Grammar All of a Sudden vs. All of the Sudden: Which Version Is Grammatically Correct? |
The Blue Book of Grammar and Punctuation

All of a Sudden vs. All of the Sudden: Which Version Is Grammatically Correct?

When you want to describe something that took place in an instant, should you say all of a sudden or all of the sudden? Which is grammatically correct?

This is a common question. The two variations look and sound alike and are often used interchangeably by native English writers and speakers. In fact, there may be some people who might not realize there is any difference between the two phrasings at all.

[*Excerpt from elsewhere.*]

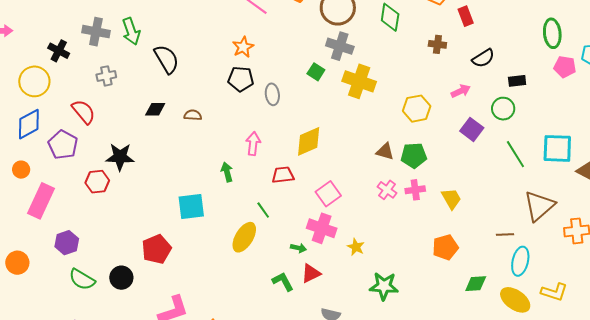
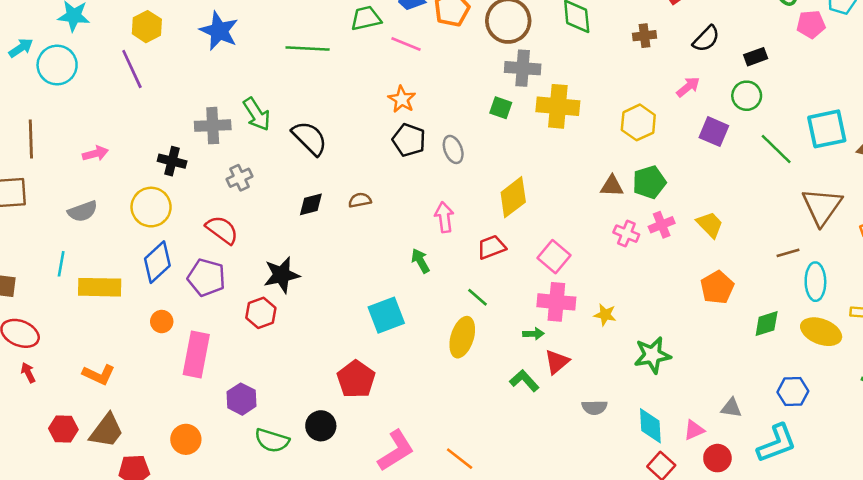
black pentagon: (241, 79) -> (409, 140), turned 30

There is a clear answer, however, which we will describe in today’s post.

The Correct Choice Between All of a Sudden and All of the Sudden

If you want to be grammatically correct, the version to choose is all of a sudden. In other words, the “a” in the phrase is the right one; “the” is not.

With that established, let’s further consider the context. When you say or write all of a sudden, you are describing something that seemed to happen in an instant unexpectedly.

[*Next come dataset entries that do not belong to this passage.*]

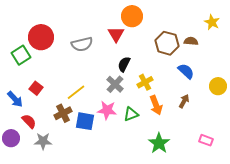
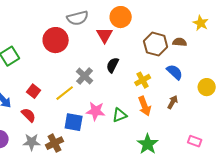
red circle: (41, 37) -> (56, 40), moved
gray semicircle: (82, 44) -> (78, 18), moved
yellow cross: (145, 82) -> (143, 80), moved
gray cross: (115, 84) -> (85, 76), moved
red square: (36, 88) -> (34, 91), moved
brown cross: (63, 113) -> (55, 143), moved
red semicircle: (29, 121) -> (29, 115), moved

I was trying to fold some laundry when all of a sudden my cat jumped on my back.

Jamie found herself single again all of a sudden after starting to think she’d found someone steady.

All of a sudden, hail and lightning rolled in from nowhere and turned our pleasant picnic into chaos.

You’ll notice that in each instance something quick and unexpected has taken place. That’s the type of situation this phrasing is made to describe.

Why So Many People Say “All of the Sudden”

Although grammar sources (such as this one) point out the correct usage of all of a sudden, you may still come across people who use the wrong version of the phrase, especially when speaking. That’s because “all of the sudden” is very close in pronunciation and may in fact be easier for some to say out loud. It’s also true that many have heard this incorrect usage from others and are unwittingly passing it along.

This can be common in English, as well as with any other living language. Because of regional differences in spelling, pronunciation, or idioms, it’s easy for spellings and versions of words that are almost correct to gain popularity.

Your mission as a precise and eloquent communicator, however, is to be accurate as opposed to nearly so. In this way, you ensure that others properly understand you while you reinforce correct usage that can continue because of you.